Types of oral cancer affecting the mouth and what can a prosthodontist do to help?
Oral cancer accounts for roughly 3% of all cancers diagnosed annually in the United States. That is roughly about 53,000 new cases each year. Oral cancer most often occurs in people over the age of 40 and affects more than twice as many men as women. People older than 45 have an increased risk for oral cancer, although this type can develop in people of any age.
Factors that can lead to oral cancer
- Tobacco- either smoked or chewed
- Betel Quid
- Ultraviolet light- common among people working outside
- Poor nutrition
- Certain genetic syndromes
- HPV- human papillomavirus infection
- Lichen planus patients have a higher risk
Areas that can be affected
- Tongue- base, body, or sides anywhere
- The inner lining of cheeks
- The roof of mouth/palate
- Floor of mouth
- A lip or mouth sore that doesn’t heal
- Red or white patch inside the mouth that can’t be rubbed off
- Unexplained looseness in teeth or movement
- Abnormal growth of tissue or lump inside the mouth
- Pain and abnormal sensation in the jaw
- Difficulty in chewing and swallowing
- Pain in ear, throat, or adjoining structures
- Stop using tobacco products, or better, don’t even start
- Avoid excessive alcohol use or drink in moderation
- Prevent prolonged sun exposure or use protection against UV light
- Healthy balanced diet
- Avoid unprotected sex with multiple partners
- See your dentist regularly
Role of Prosthodontist
After diagnosing oral cancer, the Prosthodontist works with a multidisciplinary team of specialists for the complete rehabilitation of patients.

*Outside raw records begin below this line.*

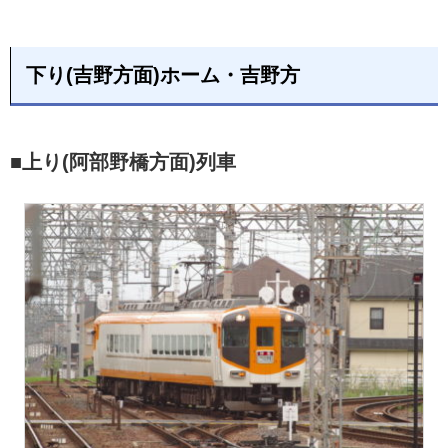
下り(吉野方面)ホーム・吉野方
■上り(阿部野橋方面)列車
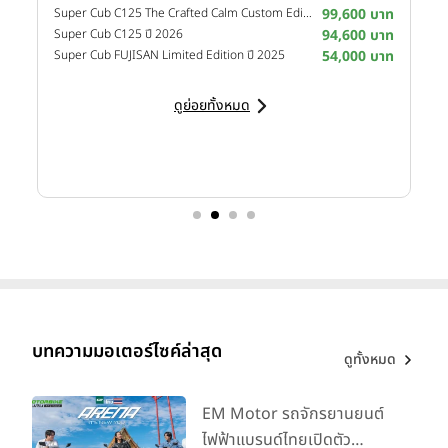
าท
Super Cub C125 The Crafted Calm Custom Edition ปี 2026
99,600 บาท
M
าท
Super Cub C125 ปี 2026
94,600 บาท
M
าท
Super Cub FUJISAN Limited Edition ปี 2025
54,000 บาท
M
ดูย่อยทั้งหมด
บทความมอเตอร์ไซค์ล่าสุด
ดูทั้งหมด
EM Motor รถจักรยานยนต์
ไฟฟ้าแบรนด์ไทยเปิดตัว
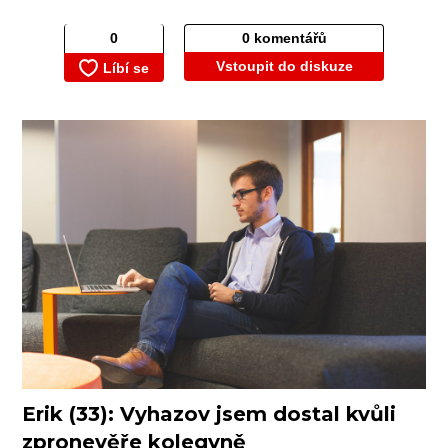
0 komentářů
Vstoupit do diskuze
Erik (33): Vyhazov jsem dostal kvůli
zpronevěře kolegyně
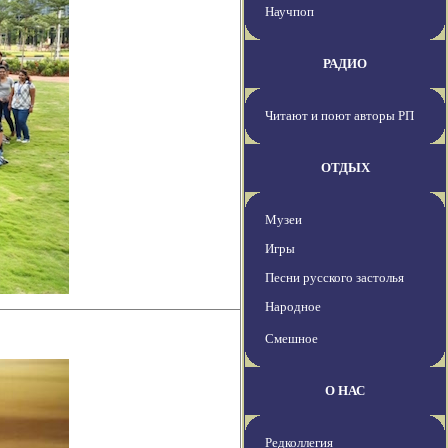
Научпоп
РАДИО
Читают и поют авторы РП
ОТДЫХ
Музеи
Игры
Песни русского застолья
Народное
Смешное
О НАС
Редколлегия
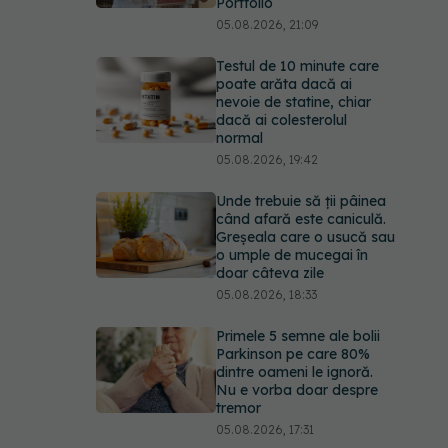
Portfolio
05.08.2026, 21:09
Testul de 10 minute care
poate arăta dacă ai
nevoie de statine, chiar
dacă ai colesterolul
normal
05.08.2026, 19:42
Unde trebuie să ții pâinea
când afară este caniculă.
Greșeala care o usucă sau
o umple de mucegai în
doar câteva zile
05.08.2026, 18:33
Primele 5 semne ale bolii
Parkinson pe care 80%
dintre oameni le ignoră.
Nu e vorba doar despre
tremor
05.08.2026, 17:31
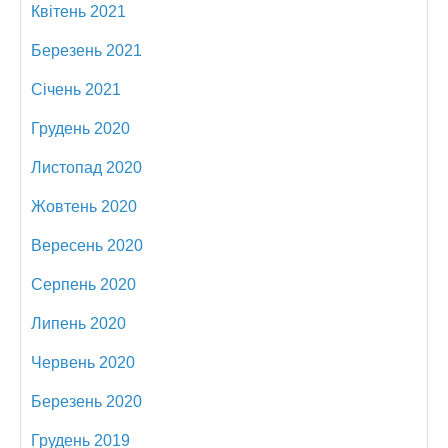
Квітень 2021
Березень 2021
Січень 2021
Грудень 2020
Листопад 2020
Жовтень 2020
Вересень 2020
Серпень 2020
Липень 2020
Червень 2020
Березень 2020
Грудень 2019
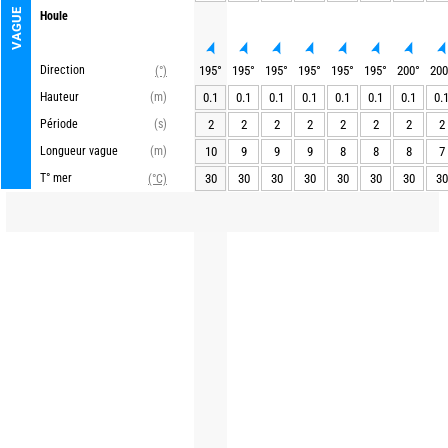
VAGUE
Houle
Direction
195
°
195
°
195
°
195
°
195
°
195
°
200
°
200
(°)
Hauteur
(m)
0.1
0.1
0.1
0.1
0.1
0.1
0.1
0.
Période
(s)
2
2
2
2
2
2
2
2
Longueur vague
(m)
10
9
9
9
8
8
8
7
T° mer
30
30
30
30
30
30
30
30
(°C)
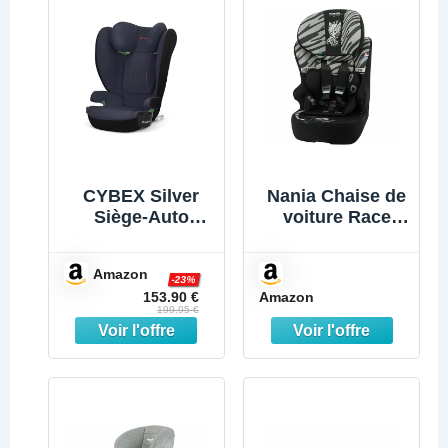
CYBEX Silver
Nania Chaise de
Siège-Auto
voiture Race
Solution B2 i-
Zèbre ISOFIX
Fix, Porte-
Amazon
boissons inclus,
-23%
Amazon
153.90 €
pour Voitures
199.95 €
avec ou sans
ISOFIX, de 15 à
50 kg env., de 3
à 12 ans env.,
Bay Blue (Bleu)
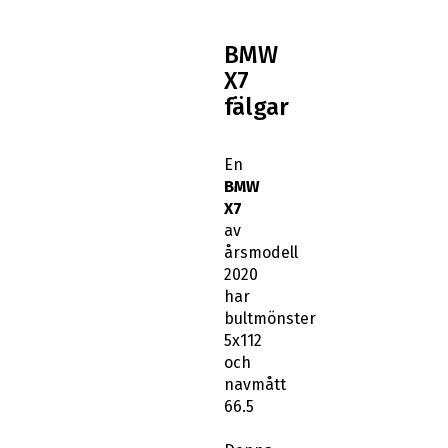
BMW
X7
fälgar
En
BMW
X7
av
årsmodell
2020
har
bultmönster
5x112
och
navmått
66.5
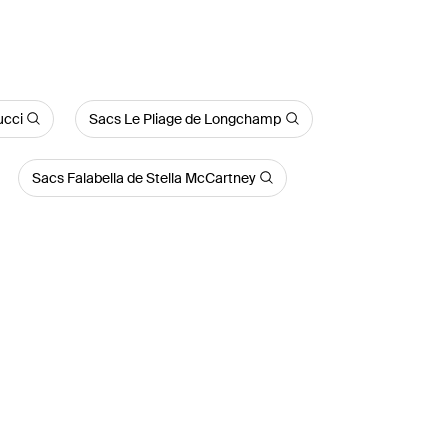
ucci
Sacs Le Pliage de Longchamp
Sacs Falabella de Stella McCartney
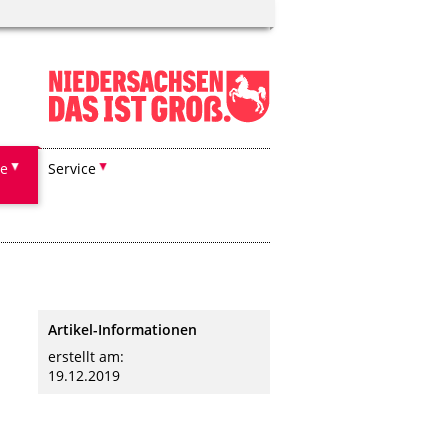
he
Service
Artikel-Informationen
erstellt am:
19.12.2019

Prosthodontists begin with pre-radiation screening, identifying any teeth that could cause problems in the future, and extracting them. The next step would be to restore key teeth, which will support any denture, obturator, or maxillofacial prosthesis post-radiation and surgery.
Various types of prostheses made include:
- Radiation shield- worn during radiation therapy to protect normal tissue
- Fluoride carriers- trays for patients with dry mouth from radiation and medications to prevent caries and strengthen remaining teeth
- Surgical obturator – Covers roof of mouth after surgery to provide closure
- Interim and definitive obturator- restores teeth and gums and closes the palate to aid in swallowing, chewing, and speaking.
- There are many other types of prosthetics that can be made as needed, such as palatal lift prosthesis, palatal drop prosthesis, and mandibular resection prosthesis.
Prosthodontists will work with a team of anaplastologists and Oral and Maxillofacial surgeons to provide the foundation for various extraoral prostheses.
These include but are not limited to ocular prosthesis, orbital prosthesis, auricular prosthesis, nasal prosthesis, etc.
Often these prostheses are combined with high-quality dental care to restore form, function, esthetics, and quality of life to the patient. A Prosthodontist will educate patients with counseling (what to expect), actual therapy needed for teeth and fabrication of prosthesis, dietary guidance, and oral hygiene/yearly maintenance after completion.